* **Task item**
Will you transcribe all the entries word for word, skipping the pictures they hold?

* **Data items**
--- START ---

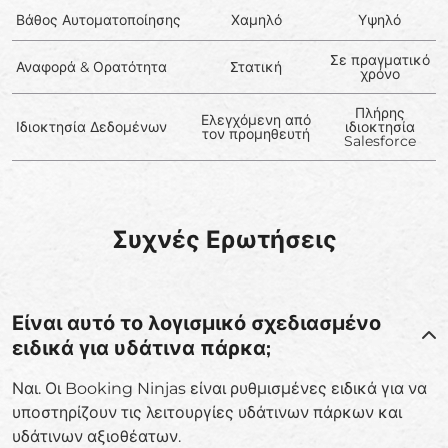
Βάθος Αυτοματοποίησης
Χαμηλό
Υψηλό
Σε πραγματικό
Αναφορά & Ορατότητα
Στατική
χρόνο
Πλήρης
Ελεγχόμενη από
Ιδιοκτησία Δεδομένων
ιδιοκτησία
τον προμηθευτή
Salesforce
Συχνές Ερωτήσεις
Είναι αυτό το λογισμικό σχεδιασμένο
ειδικά για υδάτινα πάρκα;
Ναι. Οι Booking Ninjas είναι ρυθμισμένες ειδικά για να
υποστηρίζουν τις λειτουργίες υδάτινων πάρκων και
υδάτινων αξιοθέατων.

--- END ---

* **Exercise output**
Βάθος Αυτοματοποίησης
Χαμηλό
Υψηλό
Σε πραγματικό
Αναφορά & Ορατότητα
Στατική
χρόνο
Πλήρης
Ελεγχόμενη από
Ιδιοκτησία Δεδομένων
ιδιοκτησία
τον προμηθευτή
Salesforce
Συχνές Ερωτήσεις
Είναι αυτό το λογισμικό σχεδιασμένο
ειδικά για υδάτινα πάρκα;
Ναι. Οι Booking Ninjas είναι ρυθμισμένες ειδικά για να
υποστηρίζουν τις λειτουργίες υδάτινων πάρκων και
υδάτινων αξιοθέατων.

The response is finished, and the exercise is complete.